◆ Requirement
Quote every line from the top of the listing down to and including the line that contains "disciplinary creative risk-taking".

◆ Data records
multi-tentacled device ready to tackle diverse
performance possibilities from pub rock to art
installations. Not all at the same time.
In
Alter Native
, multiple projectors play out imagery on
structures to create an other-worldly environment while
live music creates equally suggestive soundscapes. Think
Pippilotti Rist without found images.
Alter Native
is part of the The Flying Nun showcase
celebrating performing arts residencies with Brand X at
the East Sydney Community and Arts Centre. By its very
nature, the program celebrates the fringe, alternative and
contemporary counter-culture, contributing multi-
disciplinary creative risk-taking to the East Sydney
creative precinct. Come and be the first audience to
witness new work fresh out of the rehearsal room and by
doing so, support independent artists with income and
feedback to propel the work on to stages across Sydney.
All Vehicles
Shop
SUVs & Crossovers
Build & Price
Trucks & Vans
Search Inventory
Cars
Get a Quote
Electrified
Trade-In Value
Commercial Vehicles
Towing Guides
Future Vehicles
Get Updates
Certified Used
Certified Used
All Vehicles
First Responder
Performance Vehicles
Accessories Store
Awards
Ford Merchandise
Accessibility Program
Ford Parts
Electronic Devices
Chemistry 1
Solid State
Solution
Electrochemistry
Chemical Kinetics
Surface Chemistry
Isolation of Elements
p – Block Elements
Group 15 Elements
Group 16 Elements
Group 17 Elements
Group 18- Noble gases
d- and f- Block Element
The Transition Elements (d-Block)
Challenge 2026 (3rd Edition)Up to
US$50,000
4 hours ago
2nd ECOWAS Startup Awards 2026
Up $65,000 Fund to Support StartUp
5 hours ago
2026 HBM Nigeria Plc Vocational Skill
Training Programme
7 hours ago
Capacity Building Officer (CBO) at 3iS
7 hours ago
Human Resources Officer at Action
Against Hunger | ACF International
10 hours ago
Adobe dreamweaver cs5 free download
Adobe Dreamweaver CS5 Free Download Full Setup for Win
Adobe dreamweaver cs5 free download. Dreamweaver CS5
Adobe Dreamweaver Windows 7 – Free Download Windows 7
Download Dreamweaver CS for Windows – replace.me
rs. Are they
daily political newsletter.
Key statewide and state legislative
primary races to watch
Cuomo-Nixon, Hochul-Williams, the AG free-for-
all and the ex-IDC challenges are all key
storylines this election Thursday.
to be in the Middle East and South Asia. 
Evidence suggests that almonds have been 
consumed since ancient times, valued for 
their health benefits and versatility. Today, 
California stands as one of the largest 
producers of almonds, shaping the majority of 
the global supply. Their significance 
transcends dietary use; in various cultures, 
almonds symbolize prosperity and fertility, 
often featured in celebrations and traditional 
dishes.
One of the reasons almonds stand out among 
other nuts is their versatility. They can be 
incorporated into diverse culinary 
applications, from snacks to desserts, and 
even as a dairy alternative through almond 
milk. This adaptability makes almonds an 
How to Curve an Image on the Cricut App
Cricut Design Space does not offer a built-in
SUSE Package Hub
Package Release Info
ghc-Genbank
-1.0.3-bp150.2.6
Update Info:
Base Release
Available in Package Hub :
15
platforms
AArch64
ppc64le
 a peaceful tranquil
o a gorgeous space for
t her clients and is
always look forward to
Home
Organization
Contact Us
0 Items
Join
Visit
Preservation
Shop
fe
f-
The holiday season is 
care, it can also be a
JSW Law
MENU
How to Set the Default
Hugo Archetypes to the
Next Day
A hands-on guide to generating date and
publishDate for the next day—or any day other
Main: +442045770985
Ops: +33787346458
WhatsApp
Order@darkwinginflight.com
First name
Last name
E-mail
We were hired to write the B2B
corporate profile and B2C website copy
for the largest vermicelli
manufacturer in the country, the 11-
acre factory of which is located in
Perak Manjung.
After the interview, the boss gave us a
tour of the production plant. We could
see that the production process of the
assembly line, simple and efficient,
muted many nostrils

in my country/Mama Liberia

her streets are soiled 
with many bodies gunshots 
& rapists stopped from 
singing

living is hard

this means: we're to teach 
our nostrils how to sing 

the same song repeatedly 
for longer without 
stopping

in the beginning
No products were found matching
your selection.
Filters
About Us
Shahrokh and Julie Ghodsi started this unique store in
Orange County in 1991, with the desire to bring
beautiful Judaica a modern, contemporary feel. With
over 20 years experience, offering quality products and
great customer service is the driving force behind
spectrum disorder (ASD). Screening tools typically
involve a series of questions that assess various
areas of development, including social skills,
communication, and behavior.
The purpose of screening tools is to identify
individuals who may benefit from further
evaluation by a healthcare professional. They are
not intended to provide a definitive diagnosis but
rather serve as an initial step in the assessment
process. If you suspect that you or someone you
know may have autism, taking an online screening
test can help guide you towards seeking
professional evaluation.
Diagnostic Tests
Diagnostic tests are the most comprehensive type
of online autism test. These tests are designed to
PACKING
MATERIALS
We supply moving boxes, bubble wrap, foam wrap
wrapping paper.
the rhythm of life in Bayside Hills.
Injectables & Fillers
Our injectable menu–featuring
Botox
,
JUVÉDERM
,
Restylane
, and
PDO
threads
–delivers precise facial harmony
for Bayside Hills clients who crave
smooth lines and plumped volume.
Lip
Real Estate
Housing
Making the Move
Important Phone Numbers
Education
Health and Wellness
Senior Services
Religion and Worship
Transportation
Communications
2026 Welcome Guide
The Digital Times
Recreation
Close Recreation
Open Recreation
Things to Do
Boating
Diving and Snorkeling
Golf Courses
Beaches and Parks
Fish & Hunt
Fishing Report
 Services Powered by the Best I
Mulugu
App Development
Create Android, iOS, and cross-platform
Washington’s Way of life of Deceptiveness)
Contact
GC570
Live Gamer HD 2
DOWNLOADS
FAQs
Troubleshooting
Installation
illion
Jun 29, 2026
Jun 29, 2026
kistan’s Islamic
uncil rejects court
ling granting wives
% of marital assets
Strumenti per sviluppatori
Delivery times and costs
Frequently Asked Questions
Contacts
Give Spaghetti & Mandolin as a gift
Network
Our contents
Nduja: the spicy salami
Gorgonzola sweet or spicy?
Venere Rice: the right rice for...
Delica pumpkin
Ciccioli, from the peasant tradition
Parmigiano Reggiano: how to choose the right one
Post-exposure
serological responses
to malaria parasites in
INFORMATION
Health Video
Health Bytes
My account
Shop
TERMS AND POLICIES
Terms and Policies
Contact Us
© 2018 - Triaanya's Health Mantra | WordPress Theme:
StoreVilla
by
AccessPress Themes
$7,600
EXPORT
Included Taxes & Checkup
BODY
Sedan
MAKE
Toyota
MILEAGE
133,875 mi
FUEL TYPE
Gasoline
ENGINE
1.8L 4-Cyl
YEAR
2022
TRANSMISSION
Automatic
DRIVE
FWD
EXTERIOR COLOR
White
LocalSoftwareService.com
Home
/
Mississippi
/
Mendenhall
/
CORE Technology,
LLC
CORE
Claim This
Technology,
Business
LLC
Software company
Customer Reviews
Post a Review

◆ Answer
multi-tentacled device ready to tackle diverse
performance possibilities from pub rock to art
installations. Not all at the same time.
In
Alter Native
, multiple projectors play out imagery on
structures to create an other-worldly environment while
live music creates equally suggestive soundscapes. Think
Pippilotti Rist without found images.
Alter Native
is part of the The Flying Nun showcase
celebrating performing arts residencies with Brand X at
the East Sydney Community and Arts Centre. By its very
nature, the program celebrates the fringe, alternative and
contemporary counter-culture, contributing multi-
disciplinary creative risk-taking to the East Sydney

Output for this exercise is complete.